The 2012 moment didn't just win a competition. It proved that this approach scales. Every AI system you use today is built on that same idea.
Key takeaways
- A neuron is just multiply-and-add. Each input gets multiplied by a weight (volume knob), the results get summed, and the neuron fires an output. Simple math, remarkable results at scale.
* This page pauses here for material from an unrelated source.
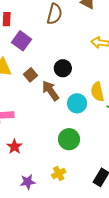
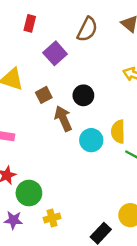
purple square: (22, 41) -> (55, 53), moved
green circle: (69, 139) -> (29, 193), moved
- Layers build abstraction. Like a relay race, each layer takes the previous layer's output and builds something more complex — raw pixels become edges become shapes become "that's a cat."
- Deep learning = many layers. The word "deep" just means the network has many hidden layers, allowing it to learn complex, abstract patterns.
- Training = adjusting millions of knobs. Backpropagation traces errors backward through the network and adjusts every weight to reduce mistakes. Repeat millions of times.
- GPUs made deep learning possible. They do simple math on thousands of data points simultaneously — exactly what neural network training needs.
- Different architectures for different jobs. CNNs for images, transformers for language, basic feedforward for simple classification. Pick the right tool for the job.
Knowledge Check
1.In a neural network, what does a 'weight' represent, and what happens to weights during training?
2.Why did GPUs become essential for training deep neural networks?
3.What does 'deep' mean in deep learning, and why does depth matter?
4.A neural network trained on photos achieves 99% accuracy on training images but 65% on new test images. Its first hidden layer has learned edge detection, and its last hidden layer has learned features specific to individual training photos. What is happening?